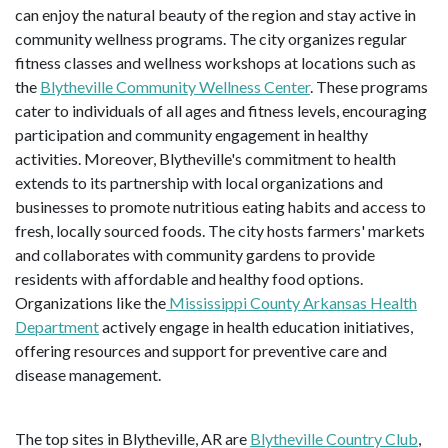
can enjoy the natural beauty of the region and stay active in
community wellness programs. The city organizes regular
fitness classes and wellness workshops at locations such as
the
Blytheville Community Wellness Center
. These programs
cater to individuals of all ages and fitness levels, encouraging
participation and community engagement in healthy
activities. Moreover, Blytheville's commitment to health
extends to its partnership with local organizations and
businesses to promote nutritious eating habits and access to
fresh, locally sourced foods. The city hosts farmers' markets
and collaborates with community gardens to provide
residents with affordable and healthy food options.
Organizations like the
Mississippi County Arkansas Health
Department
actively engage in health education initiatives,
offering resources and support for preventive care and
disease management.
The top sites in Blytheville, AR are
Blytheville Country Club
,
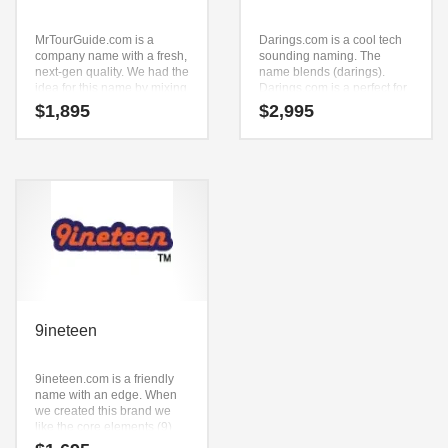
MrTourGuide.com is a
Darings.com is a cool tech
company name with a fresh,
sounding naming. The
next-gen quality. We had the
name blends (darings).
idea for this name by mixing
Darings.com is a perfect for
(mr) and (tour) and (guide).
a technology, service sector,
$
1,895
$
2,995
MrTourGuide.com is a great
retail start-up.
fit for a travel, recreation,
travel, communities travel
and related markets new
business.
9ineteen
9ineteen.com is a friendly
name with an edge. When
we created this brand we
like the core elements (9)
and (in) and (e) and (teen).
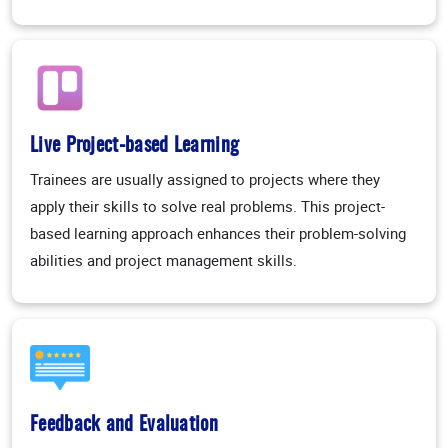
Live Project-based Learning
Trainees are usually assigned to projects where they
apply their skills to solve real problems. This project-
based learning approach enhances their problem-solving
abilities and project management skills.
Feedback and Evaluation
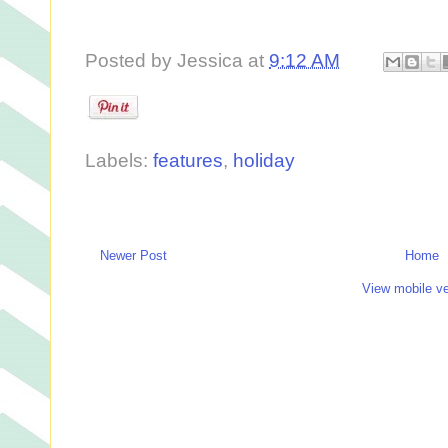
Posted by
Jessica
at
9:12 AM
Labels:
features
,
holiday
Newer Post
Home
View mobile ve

■ **Description of the task**
Your reply should contain only an exact copy of the lines from the beginning of the material through the line with "Organizations like the", both ends included, with the pictures removed.

■ **Answer section**
can enjoy the natural beauty of the region and stay active in
community wellness programs. The city organizes regular
fitness classes and wellness workshops at locations such as
the
Blytheville Community Wellness Center
. These programs
cater to individuals of all ages and fitness levels, encouraging
participation and community engagement in healthy
activities. Moreover, Blytheville's commitment to health
extends to its partnership with local organizations and
businesses to promote nutritious eating habits and access to
fresh, locally sourced foods. The city hosts farmers' markets
and collaborates with community gardens to provide
residents with affordable and healthy food options.
Organizations like the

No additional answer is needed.